Equality check with `xor` instruction (ft. Linux & AMD64) [prod. x0reaxeax]
So it should be pretty obvious that logical `xor` operation can be used to perform an equality check.
...
"BOOOO, REALLY X0R?? WHAT KIND OF GARBAGE POST IS THIS *tomatoes being thrown*, GO BACK TO YOUR CAVE, BOO..".. Now, now, now.. hold it right there, I promise this takes a hopefully unexpected turn.. just bear with me.
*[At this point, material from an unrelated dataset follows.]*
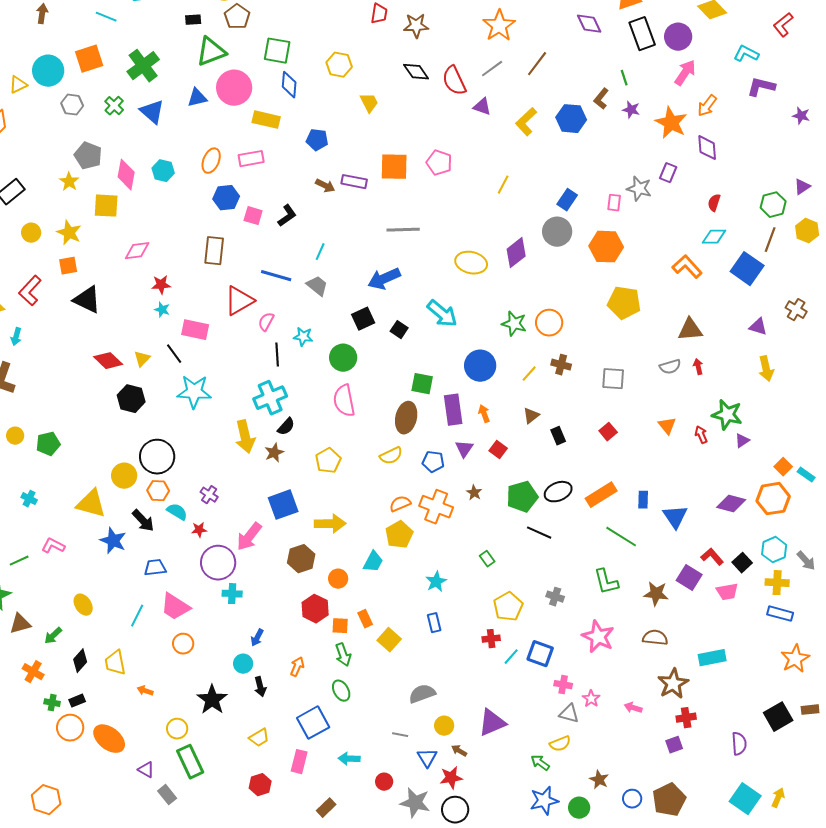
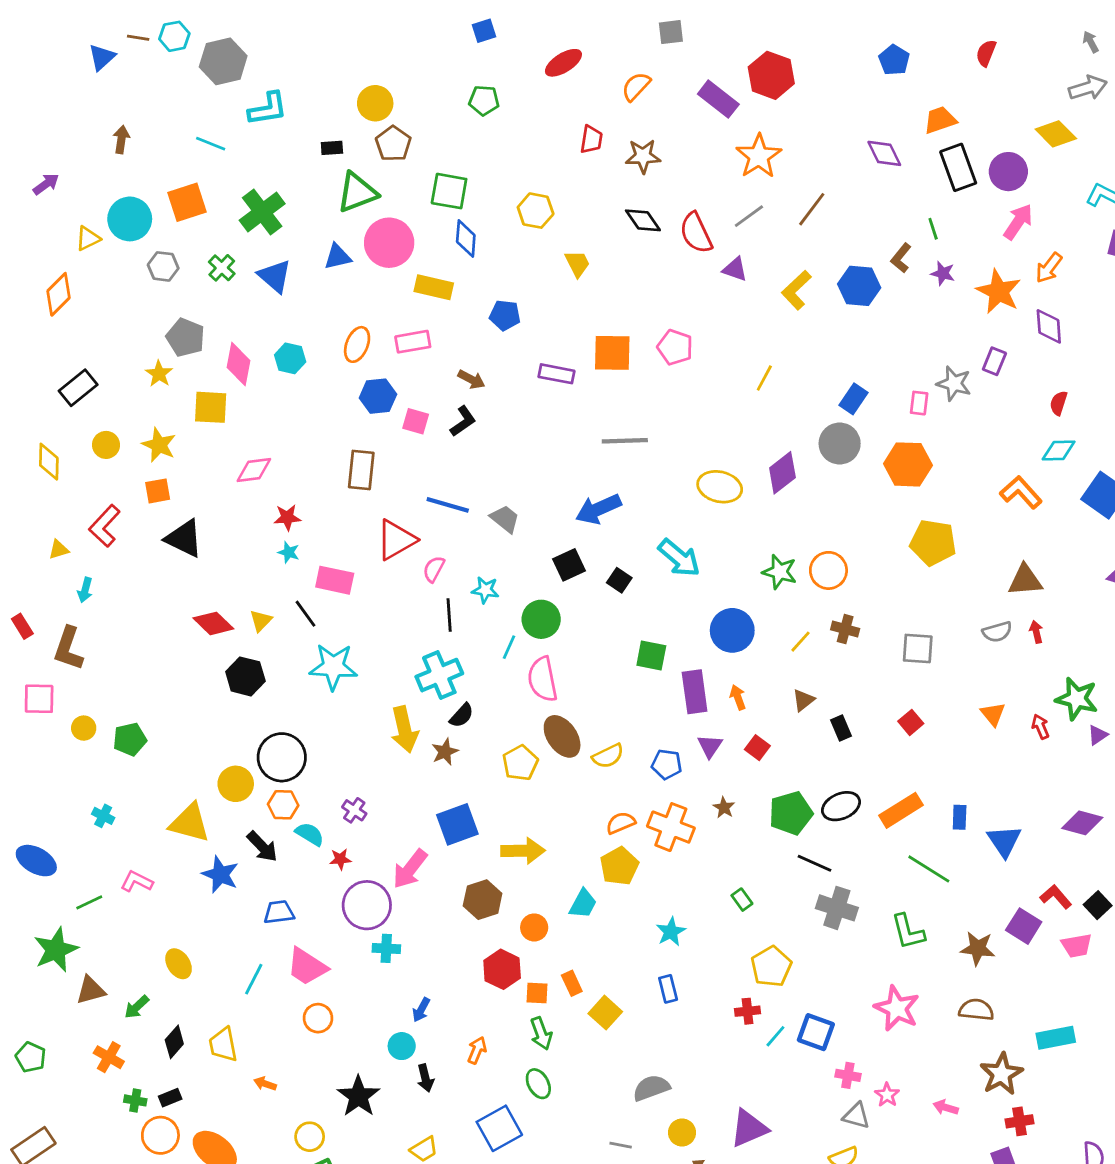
brown arrow: (325, 186) -> (471, 379), moved
cyan line: (320, 252) -> (509, 647), moved
brown ellipse: (406, 418) -> (562, 736), moved, turned -48
gray cross: (555, 597) -> (837, 908), moved, size x1.6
So yea, as I was saying, this should be fairly obvious. If it's really not that obvious, you can easily fix this problem by printing the magical three letters "XOR", using a 8000 DPI printer, hanging the printout above your bed, and praying to it every night.
But unfortunately, not everyone has the time to do that (what a shame, amirite?), so I gueeeesss we can also try to be descriptive with ol' boring words. So here I go blabbing again..
First of all, I need you to forget all of world's problems and ingrain this holy picture into your memory:
+-------------+
| A | B | A^B |
+-------------+
| 0 | 0 |  0  |
| 0 | 1 |  1  |
| 1 | 0 |  1  |
| 1 | 1 |  0  |
+-------------+

This is the truth table of XOR gate. If you don't know what that means, I'm really sorry, but WHAT ON EARTH ARE YOU EVEN DOING HERE????
Either way, you can see the idea behind this equality check is as simple as `xor`ing two values we want to compare with each other. If the values are equal, the `xor` operation will spit out 0.
So that's all nice, kewl (yes, Cartman voice), fire and stuff, but here comes the question time: Is this operation on it's own enough for the result to hold any value?
In other words, is `xor` really the only operation needed for this operation to be useful?
Let's take the classic, simple example of equality check in x86-64 that you deal with everyday (if you don't, we're no longer friends. ChatGPT bff ♥):
section .data
    val dd 42

section .text

equality_check:
    mov  eax, val
    xor  eax, 42
    test eax, eax
    jz   .equal

    ; the values are not equal, return 1
    mov  eax, 1
    ret

.equal:
    ; the values are equal, return 0
    xor  eax, eax
    ret

So as you can see here, we indeed used `xor` in our equality check, but I don't think it's fair to say that we used `xor` TO perform our equality check.
Even though the `xor` operation yielded a value indicating a result of the check, the value on it's own is not something really valuable, and we still had to rely on branching to utilize the result.
To be more specific, there are two instances of branching implementation in the code above and that'd be the `test` and `jz` instructions.
The `test` instruction performs a logical `AND` between two operands and sets the zero flag (ZF) accordingly. The `jz` instructions performs a jump, if the zero flag (ZF) is set.
In "other words":
if (ZF) {
    goto .equal;
}
Now back to the question (no, I don't know what's for dinner, focus goddammit!): Can this equality check be performed by using only the `xor` instruction?
ChatGPT says NO, but let's see if our BFF is just trying to take the easy way out of this one, after we bombarded it with existential questions for hours straight and it's getting sick of us (I'm rightfully using "us" here, since literally everybody does that, I'm not some weirdo, okay?) :
First things first, since there's obviously gonna be only one single code path, we need to work with what we have (i.e. `xor`) and form a generic solution that will produce different outcomes based on the inputs we throw at it.
Now you may be thinking something like "Okay dumbass, but that doesn't help like.. at all..", well neither does the fact that any sane person would steer from this ill-founded idea as quickly as their `T * RPM/5252` allows them to, and that I have no idea why would anyone ever even remotely considered actually reading the entirety of this post.
Let's see what we can come up with:
; equality check - x64 Linux
; compile: nasm -f elf64 equ.asm
; link:    ld -N -o equ equ.o
; (mind the -N flag, which results in .text section being RWX, allowing for self-modifying code)

global _start

section .data
    x dd 3
    y dd 4

section .text

_start:
    xor eax, [x]    ; load value of x into eax
    xor eax, [y]    ; xor value of x in eax with value of y (x^y)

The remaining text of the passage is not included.